GOAL OF THE EXERCISE:
Copy every line that contains the string "Cymru" from the entries below.

======== SUPPLIED RECORDS

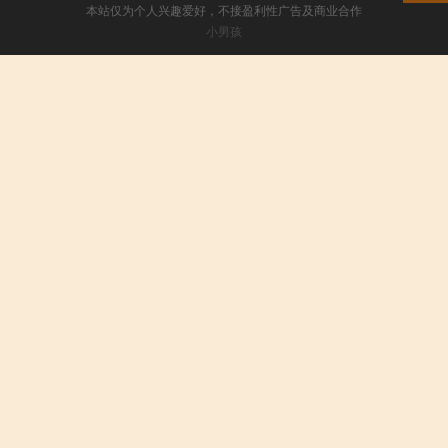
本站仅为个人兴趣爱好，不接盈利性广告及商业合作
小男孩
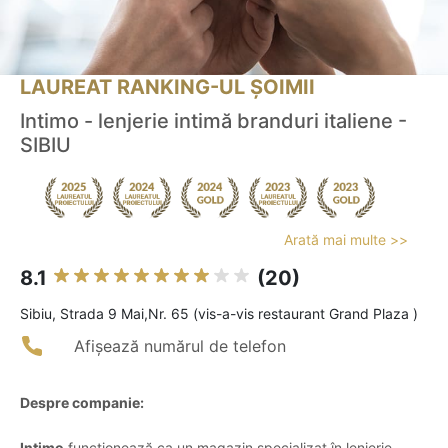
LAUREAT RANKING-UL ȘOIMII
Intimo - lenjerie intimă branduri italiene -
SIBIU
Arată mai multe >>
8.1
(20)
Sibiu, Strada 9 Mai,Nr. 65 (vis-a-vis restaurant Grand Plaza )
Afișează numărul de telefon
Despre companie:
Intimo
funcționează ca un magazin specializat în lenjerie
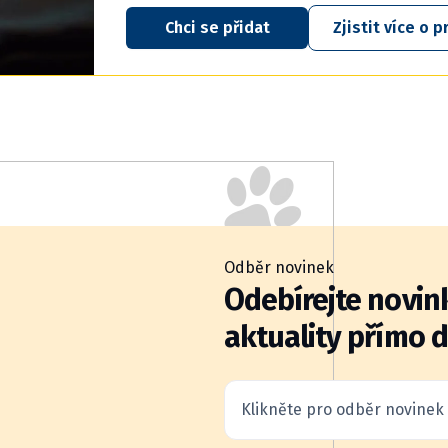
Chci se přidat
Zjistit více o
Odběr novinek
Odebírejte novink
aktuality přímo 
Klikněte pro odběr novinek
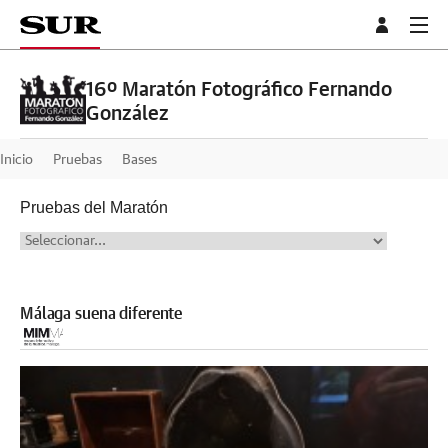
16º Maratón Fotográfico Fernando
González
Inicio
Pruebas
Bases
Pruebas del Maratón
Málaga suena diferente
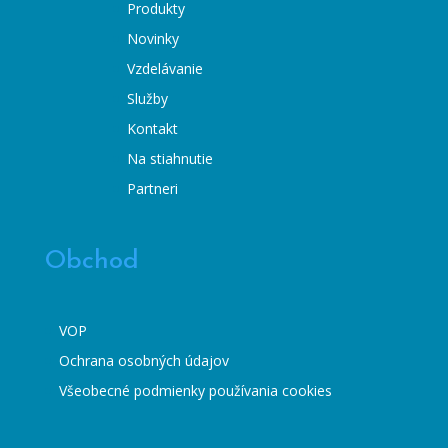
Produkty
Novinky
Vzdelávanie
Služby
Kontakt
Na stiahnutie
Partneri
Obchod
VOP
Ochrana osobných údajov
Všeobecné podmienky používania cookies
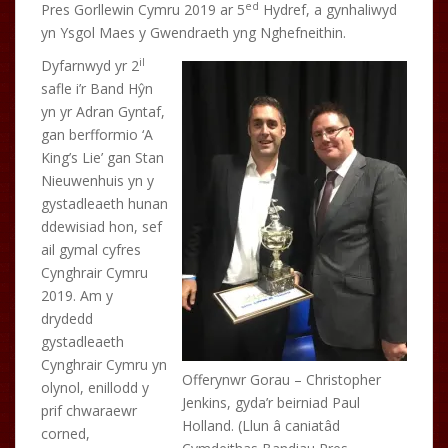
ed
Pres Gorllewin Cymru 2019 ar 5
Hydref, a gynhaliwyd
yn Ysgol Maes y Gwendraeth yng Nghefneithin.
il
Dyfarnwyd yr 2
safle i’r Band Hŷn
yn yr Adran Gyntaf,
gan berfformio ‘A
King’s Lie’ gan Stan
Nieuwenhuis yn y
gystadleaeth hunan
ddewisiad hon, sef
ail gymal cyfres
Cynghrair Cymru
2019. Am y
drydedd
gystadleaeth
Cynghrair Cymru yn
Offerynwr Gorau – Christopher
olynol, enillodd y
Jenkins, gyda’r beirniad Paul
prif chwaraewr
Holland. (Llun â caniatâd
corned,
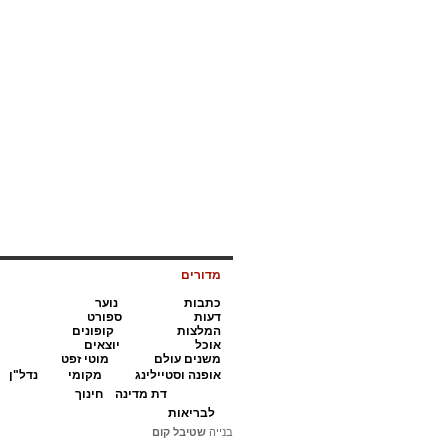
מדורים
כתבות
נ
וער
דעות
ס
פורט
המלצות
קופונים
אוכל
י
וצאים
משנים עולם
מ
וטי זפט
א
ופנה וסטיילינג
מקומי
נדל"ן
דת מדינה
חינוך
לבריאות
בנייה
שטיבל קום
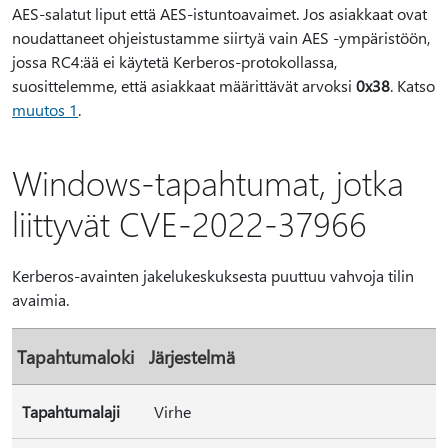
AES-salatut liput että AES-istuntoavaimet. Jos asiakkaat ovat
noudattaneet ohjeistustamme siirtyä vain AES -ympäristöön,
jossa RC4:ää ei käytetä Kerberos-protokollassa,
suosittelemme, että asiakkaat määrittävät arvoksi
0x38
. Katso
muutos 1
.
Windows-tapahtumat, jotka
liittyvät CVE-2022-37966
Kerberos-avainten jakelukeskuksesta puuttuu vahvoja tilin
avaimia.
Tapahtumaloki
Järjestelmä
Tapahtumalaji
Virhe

================
======== SUPPLIED RECORDS

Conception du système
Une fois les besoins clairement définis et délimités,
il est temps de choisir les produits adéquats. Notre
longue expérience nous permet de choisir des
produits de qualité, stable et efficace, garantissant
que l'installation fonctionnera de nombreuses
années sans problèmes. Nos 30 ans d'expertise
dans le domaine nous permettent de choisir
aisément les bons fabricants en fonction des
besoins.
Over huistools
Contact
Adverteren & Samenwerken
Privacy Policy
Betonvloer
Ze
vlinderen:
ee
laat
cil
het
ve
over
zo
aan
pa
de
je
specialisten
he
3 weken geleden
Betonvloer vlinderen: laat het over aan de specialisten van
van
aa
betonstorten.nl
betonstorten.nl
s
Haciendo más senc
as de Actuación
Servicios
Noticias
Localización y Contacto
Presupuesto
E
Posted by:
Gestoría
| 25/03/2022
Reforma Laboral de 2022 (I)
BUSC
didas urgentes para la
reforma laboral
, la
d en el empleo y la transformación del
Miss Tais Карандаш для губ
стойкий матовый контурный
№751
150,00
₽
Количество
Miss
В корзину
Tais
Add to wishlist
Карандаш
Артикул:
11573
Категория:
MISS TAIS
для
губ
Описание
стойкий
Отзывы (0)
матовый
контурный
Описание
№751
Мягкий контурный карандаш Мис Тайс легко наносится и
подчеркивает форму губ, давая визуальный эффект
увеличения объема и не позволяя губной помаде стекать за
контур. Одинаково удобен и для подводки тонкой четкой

================

ANSWER TO THE EXERCISE:
Pres Gorllewin Cymru 2019 ar 5
Cynghrair Cymru
Cynghrair Cymru yn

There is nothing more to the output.